§ Brief: Transcribe exactly the lines that fall between the one holding "アフターメンテナンス (1166, 1097)" and the one holding "ヒートポンプ導入実績 (972, 1143)", inclusive, from the entries below.

§ Extracted information:
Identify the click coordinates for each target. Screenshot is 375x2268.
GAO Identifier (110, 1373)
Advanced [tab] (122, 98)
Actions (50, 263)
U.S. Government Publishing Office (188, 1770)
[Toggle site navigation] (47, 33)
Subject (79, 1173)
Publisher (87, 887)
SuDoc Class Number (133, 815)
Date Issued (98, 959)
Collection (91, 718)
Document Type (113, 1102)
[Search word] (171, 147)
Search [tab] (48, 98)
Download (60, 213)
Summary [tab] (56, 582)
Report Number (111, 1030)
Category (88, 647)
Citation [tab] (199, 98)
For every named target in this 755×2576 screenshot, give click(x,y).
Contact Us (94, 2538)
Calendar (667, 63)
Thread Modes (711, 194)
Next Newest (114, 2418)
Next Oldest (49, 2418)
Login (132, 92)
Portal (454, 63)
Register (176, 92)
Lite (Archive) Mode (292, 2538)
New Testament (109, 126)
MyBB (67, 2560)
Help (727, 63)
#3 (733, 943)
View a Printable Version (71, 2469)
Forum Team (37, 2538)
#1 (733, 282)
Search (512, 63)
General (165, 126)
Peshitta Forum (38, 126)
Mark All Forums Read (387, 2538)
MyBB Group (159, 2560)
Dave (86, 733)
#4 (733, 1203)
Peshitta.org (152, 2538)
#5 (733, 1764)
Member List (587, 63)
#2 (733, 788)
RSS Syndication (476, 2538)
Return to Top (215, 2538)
==
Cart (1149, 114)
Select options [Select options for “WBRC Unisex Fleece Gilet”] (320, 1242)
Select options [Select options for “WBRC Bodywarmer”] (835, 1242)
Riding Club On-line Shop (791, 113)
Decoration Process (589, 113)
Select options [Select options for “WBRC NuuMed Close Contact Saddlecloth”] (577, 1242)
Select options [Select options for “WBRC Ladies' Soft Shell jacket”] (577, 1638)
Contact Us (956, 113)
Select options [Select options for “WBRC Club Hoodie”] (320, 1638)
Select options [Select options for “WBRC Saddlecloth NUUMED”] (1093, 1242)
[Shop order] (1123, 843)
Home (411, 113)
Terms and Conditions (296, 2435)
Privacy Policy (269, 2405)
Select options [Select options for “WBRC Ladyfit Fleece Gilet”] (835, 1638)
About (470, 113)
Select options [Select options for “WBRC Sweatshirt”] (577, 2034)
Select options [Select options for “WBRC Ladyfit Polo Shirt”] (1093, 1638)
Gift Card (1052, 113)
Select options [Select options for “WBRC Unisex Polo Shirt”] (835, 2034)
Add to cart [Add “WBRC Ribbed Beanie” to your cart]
...
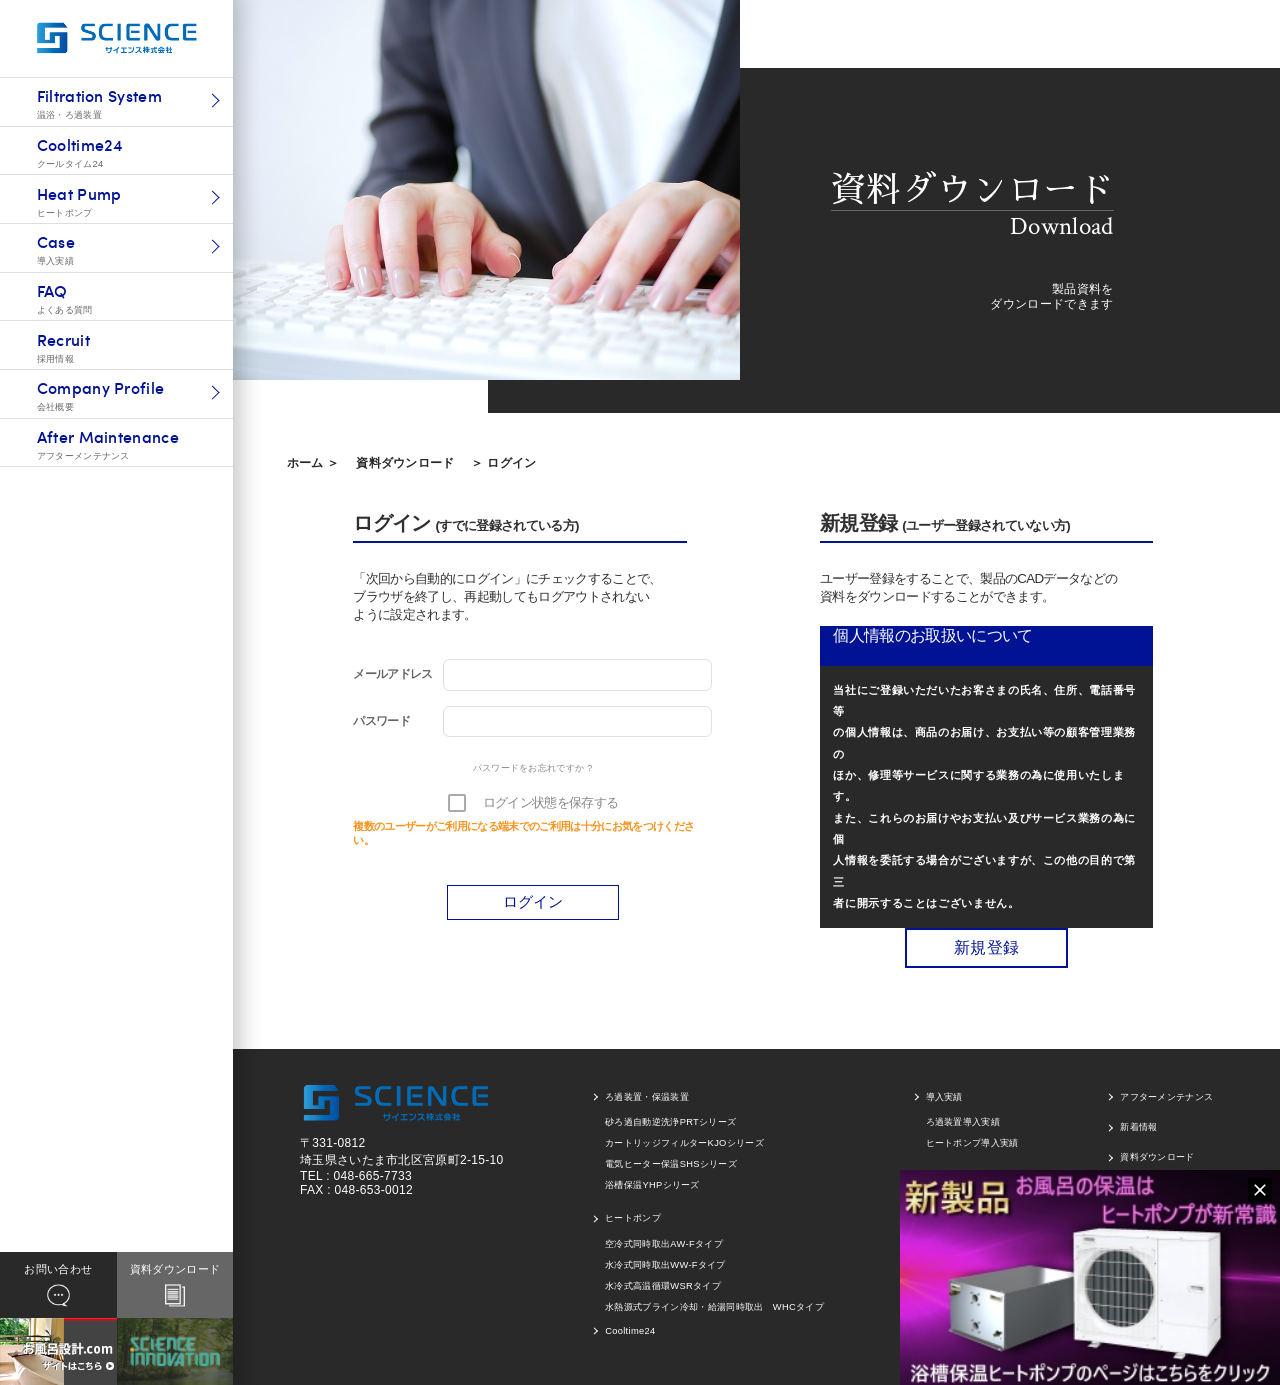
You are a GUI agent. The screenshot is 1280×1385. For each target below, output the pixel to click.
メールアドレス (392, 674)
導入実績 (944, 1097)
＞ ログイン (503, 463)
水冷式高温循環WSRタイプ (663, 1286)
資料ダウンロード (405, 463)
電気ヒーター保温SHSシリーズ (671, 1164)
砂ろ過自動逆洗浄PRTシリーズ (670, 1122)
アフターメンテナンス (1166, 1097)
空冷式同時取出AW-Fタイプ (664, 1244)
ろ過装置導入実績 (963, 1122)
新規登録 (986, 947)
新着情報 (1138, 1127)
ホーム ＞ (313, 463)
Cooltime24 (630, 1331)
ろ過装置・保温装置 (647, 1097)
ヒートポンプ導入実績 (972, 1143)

§ Task result:
アフターメンテナンス (1166, 1097)
空冷式同時取出AW-Fタイプ (664, 1244)
ろ過装置導入実績 (963, 1122)
新規登録 (986, 947)
新着情報 (1138, 1127)
ホーム ＞ (313, 463)
Cooltime24 (630, 1331)
ろ過装置・保温装置 (647, 1097)
ヒートポンプ導入実績 (972, 1143)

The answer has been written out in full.